Of all the horrors that the 43rd president brought to my country and the world, there was one that made me sick to my stomach every time I thought of it: America's use of torture against its prisoners.
I could not square that with everything I'd been taught to believe about my country. "No," I'd say to myself, "torture is used by governments in countries ruled by brutal dictators, or in lawless lands where violent mobs terrorize the people. Not in democracies. Certainly not in the democratic country in which I was born and live. How could torture not only be tolerated but approved by the president himself? This is unimaginable."
Well, the photos that came out of Abu Ghraib showed us the truth. The few photos that came out of Guantanamo, images of men and boys being held out in the open in cages like animals, made it all too clear.

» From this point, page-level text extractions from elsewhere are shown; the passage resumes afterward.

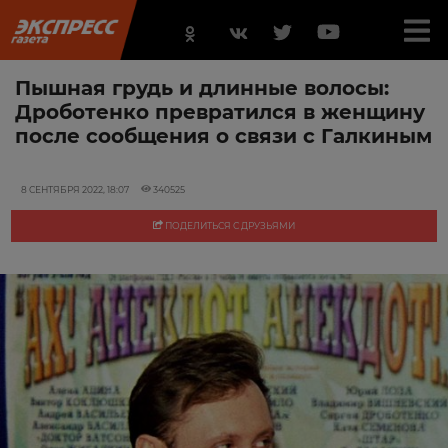
Пышная грудь и длинные волосы:
Дроботенко превратился в женщину
после сообщения о связи с Галкиным
8 СЕНТЯБРЯ 2022, 18:07
340525
ПОДЕЛИТЬСЯ С ДРУЗЬЯМИ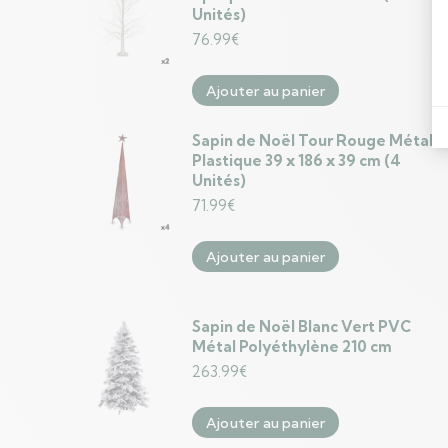
Unités)
76.99
€
Ajouter au panier
Sapin de Noël Tour Rouge Métal
Plastique 39 x 186 x 39 cm (4
Unités)
71.99
€
Ajouter au panier
Sapin de Noël Blanc Vert PVC
Métal Polyéthylène 210 cm
263.99
€
Ajouter au panier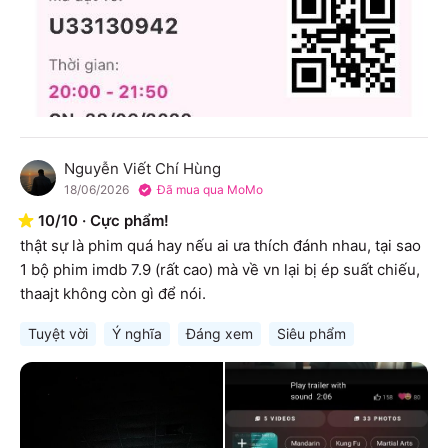
Nguyễn Viết Chí Hùng
N
18/06/2026
Đã mua qua MoMo
10
/
10
·
Cực phẩm!
thật sự là phim quá hay nếu ai ưa thích đánh nhau, tại sao 
1 bộ phim imdb 7.9 (rất cao) mà về vn lại bị ép suất chiếu,  
thaajt không còn gì để nói.
Tuyệt vời
Ý nghĩa
Đáng xem
Siêu phẩm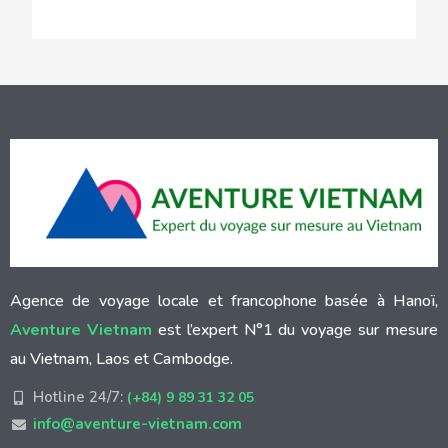
Agence de voyage locale et francophone basée à Hanoï,
Aventure Vietnam
est l’expert N°1 du voyage sur mesure
au Vietnam, Laos et Cambodge.
Hotline 24/7:
(+84) 9 89 31 32 05
info@aventure-vietnam.com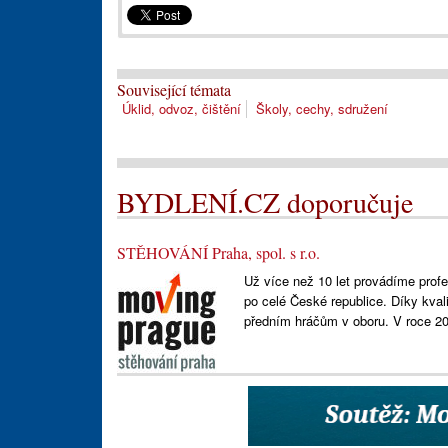
Související témata
Úklid, odvoz, čištění
Školy, cechy, sdružení
BYDLENÍ.CZ doporučuje
STĚHOVÁNÍ Praha, spol. s r.o.
Už více než 10 let provádíme profes
po celé České republice. Díky kva
předním hráčům v oboru. V roce 2008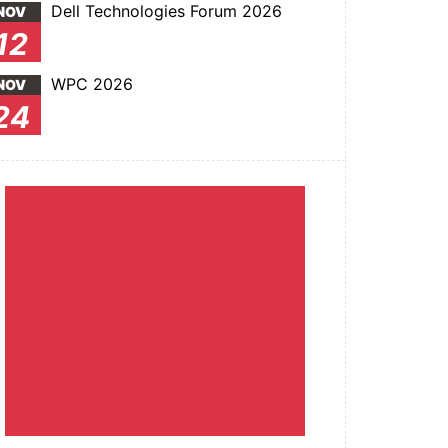
Dell Technologies Forum 2026
NOV
12
WPC 2026
NOV
24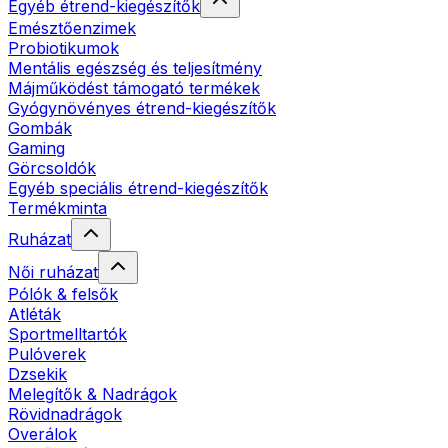
Egyéb étrend-kiegészítők
Emésztőenzimek
Probiotikumok
Mentális egészség és teljesítmény
Májműködést támogató termékek
Gyógynövényes étrend-kiegészítők
Gombák
Gaming
Görcsoldók
Egyéb speciális étrend-kiegészítők
Termékminta
Ruházat
Női ruházat
Pólók & felsők
Atléták
Sportmelltartók
Pulóverek
Dzsekik
Melegítők & Nadrágok
Rövidnadrágok
Overálok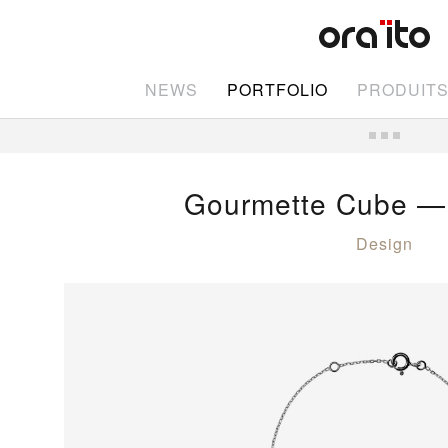
NEWS
PORTFOLIO
PRODUIT
Gourmette Cube — 
Design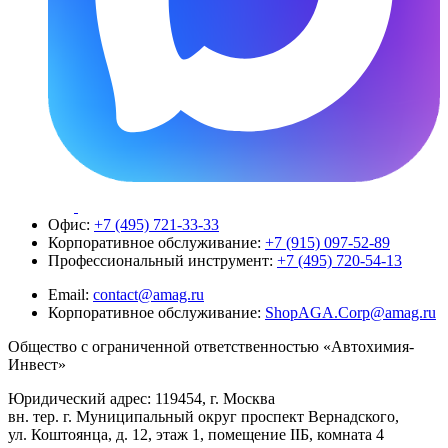
Офис:
+7 (495) 721-33-33
Корпоративное обслуживание:
+7 (915) 097-52-89
Профессиональный инструмент:
+7 (495) 720-54-13
Email:
contact@amag.ru
Корпоративное обслуживание:
ShopAGA.Corp@amag.ru
Общество с ограниченной ответственностью «Автохимия-
Инвест»
Юридический адрес: 119454, г. Москва
вн. тер. г. Муниципальный округ проспект Вернадского,
ул. Коштоянца, д. 12, этаж 1, помещение IIБ, комната 4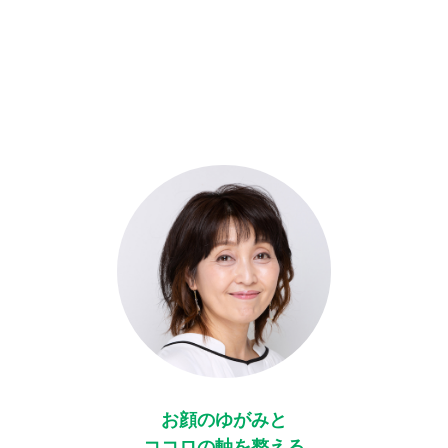
お顔のゆがみと
ココロの軸を整える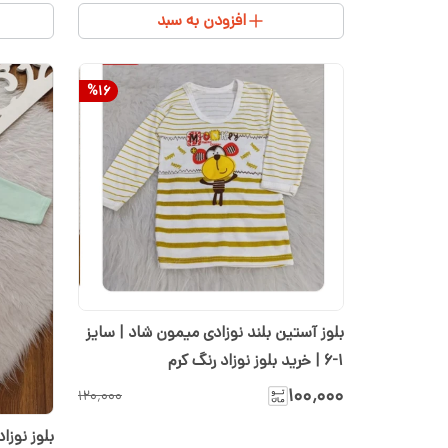
افزودن به سبد
%
16
بلوز آستین بلند نوزادی میمون شاد | سایز
1-6 | خرید بلوز نوزاد رنگ کرم
۱۰۰٬۰۰۰
۱۲۰٬۰۰۰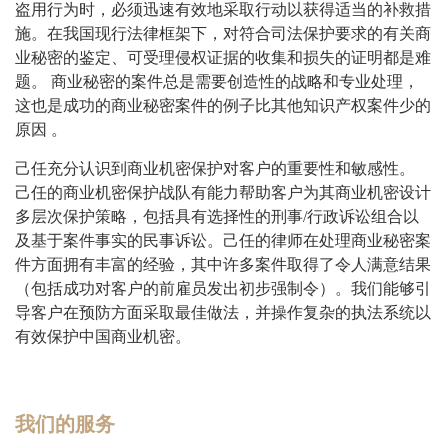
盗用行为时，必须迅速有效地采取行动以获得适当的补救措
施。在我国现行法律框架下，对符合司法保护要求的有关商
业秘密的鉴定、可受理侵权证据的收集和损失的证明都是难
题。 商业秘密的案件总是需要创造性的战略和专业处理，
这也是成功的商业秘密案件的例子比其他知识产权案件少的
原因 。
己任充分认识到商业机密保护对客户的重要性和敏感性。
己任的商业机密保护战队有能力帮助客户为其商业机密设计
多层次保护策略，包括具有选择性的刑事/行政诉讼组合以
及基于案件事实的民事诉讼。己任的律师在处理商业秘密案
件方面拥有丰富的经验，其中许多案件取得了令人满意结果
（包括成功对客户的前雇员发出初步强制令）。我们能够引
导客户在预防方面采取最佳做法，并操作复杂的执法系统以
有效保护中国商业机密。
我们的服务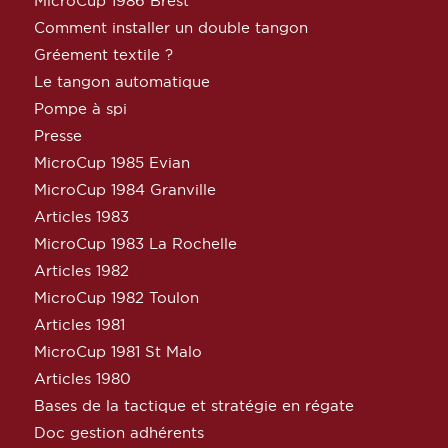
MicroCup 1986 Brest
Comment installer un double tangon
Gréement textile ?
Le tangon automatique
Pompe à spi
Presse
MicroCup 1985 Evian
MicroCup 1984 Granville
Articles 1983
MicroCup 1983 La Rochelle
Articles 1982
MicroCup 1982 Toulon
Articles 1981
MicroCup 1981 St Malo
Articles 1980
Bases de la tactique et stratégie en régate
Doc gestion adhérents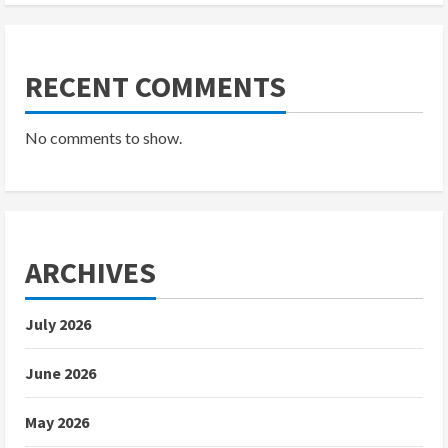
RECENT COMMENTS
No comments to show.
ARCHIVES
July 2026
June 2026
May 2026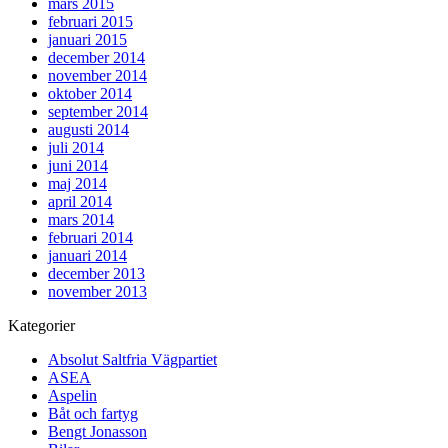
mars 2015
februari 2015
januari 2015
december 2014
november 2014
oktober 2014
september 2014
augusti 2014
juli 2014
juni 2014
maj 2014
april 2014
mars 2014
februari 2014
januari 2014
december 2013
november 2013
Kategorier
Absolut Saltfria Vägpartiet
ASEA
Aspelin
Båt och fartyg
Bengt Jonasson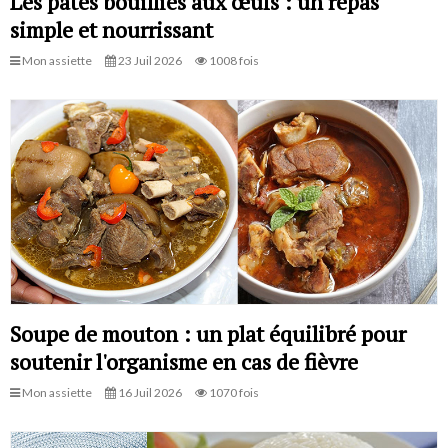
Les pâtes bouillies aux œufs : un repas
simple et nourrissant
Mon assiette
23 Juil 2026
1008 fois
Soupe de mouton : un plat équilibré pour
soutenir l'organisme en cas de fièvre
Mon assiette
16 Juil 2026
1070 fois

And then our president finally admitted it. Not only admitted to approving torture--only he wouldn't call it that--but used men like John Yoo and Alberto Gonzales to justify it, to say the Geneva Convention was outdated, that it no longer applied to what they called the "war on terror."
So when I read today (Thursday) that our new president had signed his first executive orders and that they outlawed the use of torture by American interrogators, and ordered Guantanamo and CIA secret prisons to be closed, I burst into tears. Tears that have been waiting to be shed for years. Tears of relief. Tears of gratitude. Tears that say, "President Obama, you are restoring our nation's soul. Bless you for that."
May we never again become the monsters we were from 2001-2008. May we reclaim the ideals upon which our country was founded. May we again become respected and respectful members of the global community. And may our new president, Barack Obama, be given the wisdom, courage and hope he needs to lead us into this new brighter future.